I first read the writing of Angie, of still life with circles, last summer, during my first tentative steps into the baby loss blogosphere. I was very moved by this post I read of hers at Glow in the Woods, a blog for babylost parents of which she happens to be the editor. Last year she created the “right where i am” project, to encourage bereaved parents to write about how they are doing on their grief journeys, and to remind them that wherever they are, it’s where they are supposed to be.
I’m grateful for this reminder. I don’t know why some of us humans worry, in the midst of grief, about whether we are grieving the “appropriate” amount for our situation… but it happens. In fact, it is remarkably easy to do. (It’s probably a subconscious emotional stalling/distraction tactic, right?) I know we have to grieve however we do. I’m sure it’s true that I’m right… where I am.
It has been one year since we were told that our son Sebastian no longer had a heartbeat.

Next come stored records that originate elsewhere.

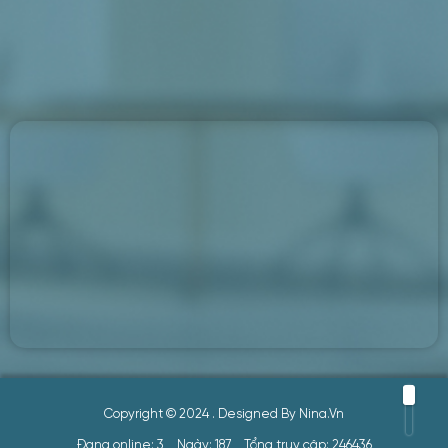
Copyright © 2024
. Designed By
Nina.vn
Đang online: 3
Ngày: 187
Tổng truy cập: 246436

I feel lucky to know when that heartbeat disappeared – almost to the hour – and to be able to honour, in my heart, the day he died as well as the day he was born.
So where am I?
When I let myself go there, I feel like I’m in a place so complex that if I tried to tell someone in conversation, words would definitely fail me. Back in September, when I went back to work instead of going on maternity leave, my supportive co-workers would often ask me, “How are you doing?” and I know they meant it. They were so lovely about it, but school is not the place to take on that topic. While working, I didn’t allow myself to delve into how I was doing, so I’d condense it into, “Okay,” with a shrug-half-smile, or “Depends on the moment,” to which people would nod sympathetically.

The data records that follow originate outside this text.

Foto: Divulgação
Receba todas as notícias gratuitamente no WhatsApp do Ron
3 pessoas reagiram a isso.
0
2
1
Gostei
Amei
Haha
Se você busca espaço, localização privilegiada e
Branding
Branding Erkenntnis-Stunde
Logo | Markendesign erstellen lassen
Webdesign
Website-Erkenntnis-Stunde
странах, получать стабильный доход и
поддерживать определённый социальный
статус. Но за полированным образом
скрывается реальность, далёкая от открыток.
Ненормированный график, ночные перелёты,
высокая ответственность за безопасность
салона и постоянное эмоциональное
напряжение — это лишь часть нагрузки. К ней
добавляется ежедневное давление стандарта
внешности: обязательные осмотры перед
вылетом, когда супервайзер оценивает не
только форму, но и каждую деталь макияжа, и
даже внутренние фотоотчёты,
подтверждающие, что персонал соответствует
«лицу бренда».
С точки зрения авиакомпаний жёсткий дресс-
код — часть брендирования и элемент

Now, when people ask me how I’m doing, I assume they’re referring, with the best of intentions, to my visibly pregnant status – and I usually abridge my response in a similar fashion.

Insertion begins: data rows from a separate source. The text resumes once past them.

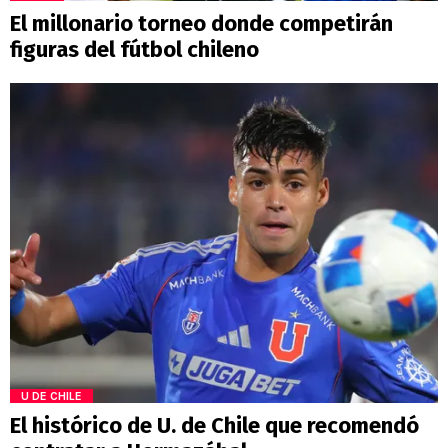
El millonario torneo donde competirán
figuras del fútbol chileno
U DE CHILE
El histórico de U. de Chile que recomendó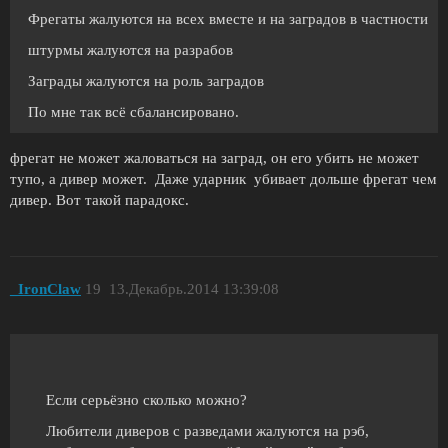
Фрегаты жалуются на всех вместе и на заградов в частности
штурмы жалуются на разрабов
Заграды жалуются на роль заградов
По мне так всё сбалансировано.
фрегат не может жаловаться на заград, он его убить не может
тупо, а дивер может. Даже ударник убивает дольше фрегат чем
дивер. Вот такой парадокс.
_IronClaw
19
13.Декабрь.2014 13:39:08
Если серьёзно сколько можно?
Любители диверов с разведами жалуются на рэб,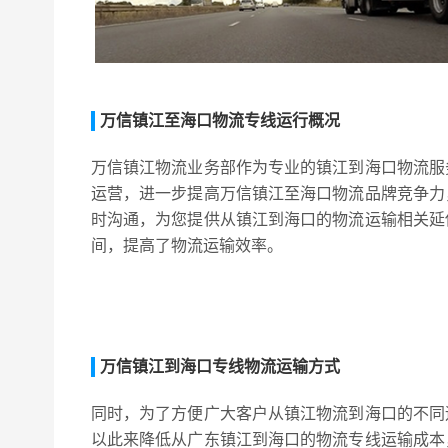
万信镇江至海口物流专线运行概况
万信镇江物流业务部作为专业的镇江到海口物流服
运营，进一步提高万信镇江至海口物流品牌竞争力
时沟通，为您提供从镇江到海口的物流运输相关延
间，提高了物流运输效率。
万信镇江到海口专线物流运输方式
同时，为了方便广大客户从镇江物流到海口的不同
以此来降低从广东镇江到海口的物流专线运输成本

But where am I, unabridged, uncondensed? Bereaved and pregnant?
I am torn, every day, between joy and grief. Right now, I’m watching my abdomen ripple as my daughter does some kind of martial-arts-yoga in there, and I fiercely love every second of it. Equal in my mind are my eagerness to meet her, and my yearning to cherish everything in case it’s all I get. My husband reminds me that there’s no benefit to worrying that lightning will strike us twice, and I know he’s right. I do my best not to let stress get the better of me – for me, for the baby, for the family in general.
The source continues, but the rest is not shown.